Ob die massive Daten-Überwachung wirksam ist, wird von Kritikern bezweifelt. Die am stärksten betroffene Gruppe in Israel, ultraorthodoxe Juden, haben oft kein Handy. Jedenfalls arbeitet die Polizei eng mit dem Geheimdienst zusammen: wer in Quarantäne ist, muss stets mit einem Besuch der Sicherheitskräfte rechnen. In Schutzanzügen wird überprüft, ob die Bürger auch wirklich brav die Verordnung einhalten.
Zwischen Vorwürfen und Unantastbarkeit
Eine App könnte also auch bald hierzulande Bestandteil der Helden-Saga werden. Alles für die Gesundheit! Eine Erklärung für die Inszenierung ist auch, dass beide Politiker außerhalb der Krise unangenehmen Wahrheiten ins Auge blicken müssen. Während auf Kurz neben der Ischgl-Aufarbeitung der Ibiza-Untersuchungsausschuss wartet (der auch die Rolle der ÖVP in den Blick nehmen soll, Red.), konnte sich Netanjahu buchstäblich ins Amt retten.

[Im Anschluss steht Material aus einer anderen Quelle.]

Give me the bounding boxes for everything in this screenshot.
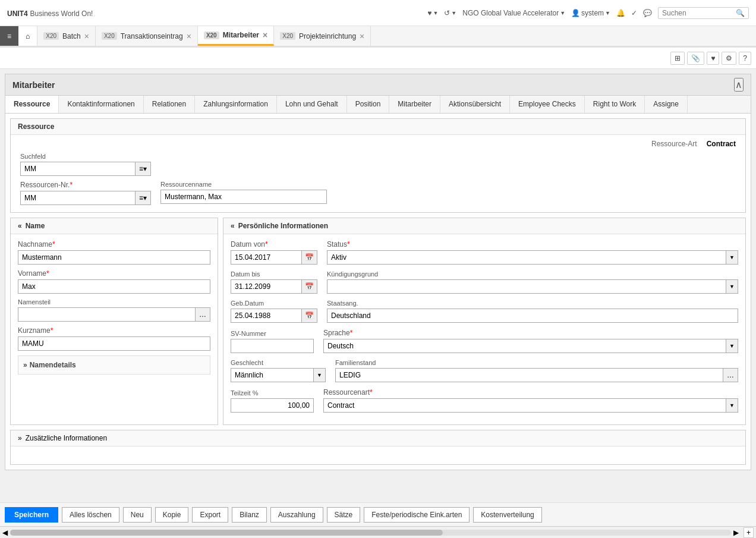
staatsang-input[interactable] [327, 309, 738, 323]
tab-projekteinrichtung[interactable]: X20 Projekteinrichtung × [274, 26, 371, 46]
sprache-select[interactable]: Deutsch [323, 339, 726, 353]
tab-zahlungsinformation[interactable]: Zahlungsinformation [195, 96, 277, 113]
ressourcenart-label: Ressourcenart* [323, 388, 738, 397]
ressourcenart-select[interactable]: Contract [323, 398, 726, 413]
kosten-button[interactable]: Kostenverteilung [473, 507, 541, 523]
tab-position[interactable]: Position [347, 96, 390, 113]
history-icon: ↺ [444, 9, 450, 17]
list-select-icon: ≡▾ [139, 165, 147, 173]
nachname-required: * [52, 240, 55, 248]
tab-batch-close[interactable]: × [84, 32, 89, 40]
chat-button[interactable]: 💬 [643, 9, 652, 17]
familienstand-extra-btn[interactable]: … [723, 368, 738, 382]
geb-datum-input[interactable] [231, 309, 302, 323]
bilanz-button[interactable]: Bilanz [232, 507, 267, 523]
tab-relationen[interactable]: Relationen [144, 96, 195, 113]
tab-mitarbeiter-close[interactable]: × [263, 31, 267, 39]
scroll-right-arrow[interactable]: ▶ [733, 528, 739, 537]
staatsang-label: Staatsang. [327, 300, 738, 307]
user-menu-button[interactable]: 👤 system ▼ [571, 9, 610, 17]
scroll-track[interactable] [10, 530, 731, 536]
tab-transaktion-badge: X20 [102, 32, 117, 40]
check-button[interactable]: ✓ [631, 9, 637, 17]
panel-collapse-button[interactable]: ∧ [734, 78, 744, 92]
search-input[interactable] [662, 9, 733, 17]
search-box[interactable]: 🔍 [658, 7, 749, 19]
feste-button[interactable]: Feste/periodische Eink.arten [364, 507, 470, 523]
save-button[interactable]: Speichern [5, 507, 58, 523]
ressourcenname-input[interactable] [160, 190, 327, 204]
ressourcen-nr-select-btn[interactable]: ≡▾ [136, 191, 151, 205]
saetze-button[interactable]: Sätze [327, 507, 361, 523]
tab-assigne[interactable]: Assigne [645, 96, 688, 113]
hamburger-menu-button[interactable]: ≡ [0, 26, 18, 46]
logo-unit4: UNIT4 [7, 10, 28, 18]
attachment-button[interactable]: 📎 [687, 52, 704, 65]
vorname-label: Vorname* [18, 269, 210, 278]
favorites-chevron: ▼ [433, 10, 438, 16]
layout-button[interactable]: ⊞ [670, 52, 685, 65]
clear-button[interactable]: Alles löschen [62, 507, 119, 523]
namensteil-extra-btn[interactable]: … [196, 307, 210, 322]
sv-nummer-input[interactable] [231, 339, 314, 353]
tab-transaktion-close[interactable]: × [187, 32, 191, 40]
notification-button[interactable]: 🔔 [616, 9, 625, 17]
zusatz-toggle-icon[interactable]: » [18, 434, 22, 442]
horizontal-scrollbar[interactable]: ◀ ▶ + [0, 526, 756, 538]
tab-transaktion[interactable]: X20 Transaktionseintrag × [96, 26, 198, 46]
tab-mitarbeiter[interactable]: X20 Mitarbeiter × [198, 26, 274, 46]
org-selector[interactable]: NGO Global Value Accelerator ▼ [462, 9, 565, 17]
favorites-button[interactable]: ♥ ▼ [427, 9, 438, 17]
datum-bis-input[interactable] [231, 279, 302, 294]
home-tab[interactable]: ⌂ [18, 26, 37, 46]
namendetails-toggle[interactable]: » Namendetails [23, 361, 205, 369]
tab-aktionsuebersicht-label: Aktionsübersicht [449, 100, 501, 108]
familienstand-input[interactable] [335, 368, 723, 382]
nachname-group: Nachname* [18, 240, 210, 265]
suchfeld-select-btn[interactable]: ≡▾ [136, 162, 151, 176]
nachname-input[interactable] [18, 250, 210, 265]
geb-datum-wrap: 📅 [231, 309, 317, 323]
tab-kontaktinformationen[interactable]: Kontaktinformationen [59, 96, 143, 113]
geb-datum-cal-btn[interactable]: 📅 [302, 309, 317, 323]
tab-right-to-work[interactable]: Right to Work [585, 96, 645, 113]
export-button[interactable]: Export [192, 507, 228, 523]
tab-lohn-gehalt[interactable]: Lohn und Gehalt [277, 96, 347, 113]
tab-batch[interactable]: X20 Batch × [37, 26, 96, 46]
suchfeld-input[interactable] [20, 162, 136, 176]
vorname-input[interactable] [18, 279, 210, 294]
panel-header: Mitarbeiter ∧ [5, 74, 751, 96]
user-chevron: ▼ [605, 10, 610, 16]
tab-aktionsuebersicht[interactable]: Aktionsübersicht [440, 96, 510, 113]
tab-employee-checks[interactable]: Employee Checks [510, 96, 585, 113]
calendar-icon-3: 📅 [305, 312, 314, 320]
ressource-art-label: Ressource-Art [651, 140, 697, 148]
teilzeit-input[interactable] [231, 398, 314, 413]
kurzname-input[interactable] [18, 336, 210, 351]
new-button[interactable]: Neu [123, 507, 152, 523]
add-column-btn[interactable]: + [744, 527, 754, 538]
status-select[interactable]: Aktiv [327, 250, 726, 265]
namensteil-input[interactable] [18, 307, 196, 322]
scroll-thumb[interactable] [10, 530, 443, 536]
tab-ressource[interactable]: Ressource [5, 96, 59, 114]
favorite-button[interactable]: ♥ [707, 52, 719, 65]
kuendigungsgrund-select[interactable] [327, 279, 726, 294]
name-section-toggle-icon[interactable]: « [18, 222, 22, 230]
settings-icon: ⚙ [726, 54, 732, 62]
history-button[interactable]: ↺ ▼ [444, 9, 456, 17]
geschlecht-select[interactable]: Männlich [231, 368, 314, 382]
settings-button[interactable]: ⚙ [722, 52, 736, 65]
datum-von-cal-btn[interactable]: 📅 [302, 250, 317, 265]
tab-mitarbeiter-inner[interactable]: Mitarbeiter [389, 96, 440, 113]
tab-projekteinrichtung-close[interactable]: × [360, 32, 364, 40]
ressourcenart-dropdown-arrow: ▼ [726, 398, 738, 413]
auszahlung-button[interactable]: Auszahlung [270, 507, 323, 523]
ressourcen-nr-input[interactable] [20, 191, 136, 205]
help-button[interactable]: ? [739, 52, 751, 65]
copy-button[interactable]: Kopie [155, 507, 189, 523]
scroll-left-arrow[interactable]: ◀ [2, 528, 8, 537]
datum-bis-cal-btn[interactable]: 📅 [302, 279, 317, 294]
personal-toggle-icon[interactable]: « [231, 222, 235, 230]
datum-von-input[interactable] [231, 250, 302, 265]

Der in drei Fällen wegen Korruption, Untreue und Bestechlichkeit angeklagte Ministerpräsident führt seit dem Einknicken seines Mitte-Links-Kontrahenten Benny Gantz in Jerusalem eine „Notstands-Regierung“ auf Zeit an.
Drei Wahlen hatte es gebraucht, bis die Opposition schließlich aufgab. Die Gerichtsverhandlungen sind verschoben, die Widersacher am Ende. Da seine rechtskonservative Likud-Partei den Vorsitz im Justizausschuss führt, wird Netanjahu wohl bei der Bestellung des Generalstaatsanwalts ein Wörtchen mitreden. Ein Schelm, wer Böses denkt – und ein noch größerer Schelm, wer an ein „System Pilnacek“ israelischer Ausprägung denkt. Tausende Demonstranten zogen zuletzt auf die Straßen, um trotz Corona gegen Netanjahu zu demonstrieren. Doch ähnlich wie so einige Großdemos am Ballhausplatz, scheinen diese abzuperlen. Kurz und Netanjahu sitzen fest im Sattel, angesichts der Krisensituation genießen Amtsträger weltweit einen Vertrauensvorschuss.
Derweil gibt Netanjahu zu bedenken: “Wenn es keine Impfung gibt, wird das länger dauern als wir denken”. Das Konzept der Herdenimmunität sei Stand jetzt mit zu vielen Toten verbunden. Der Preis sei zu hoch. Doch was ist der Preis der Freiheit und Demokratie?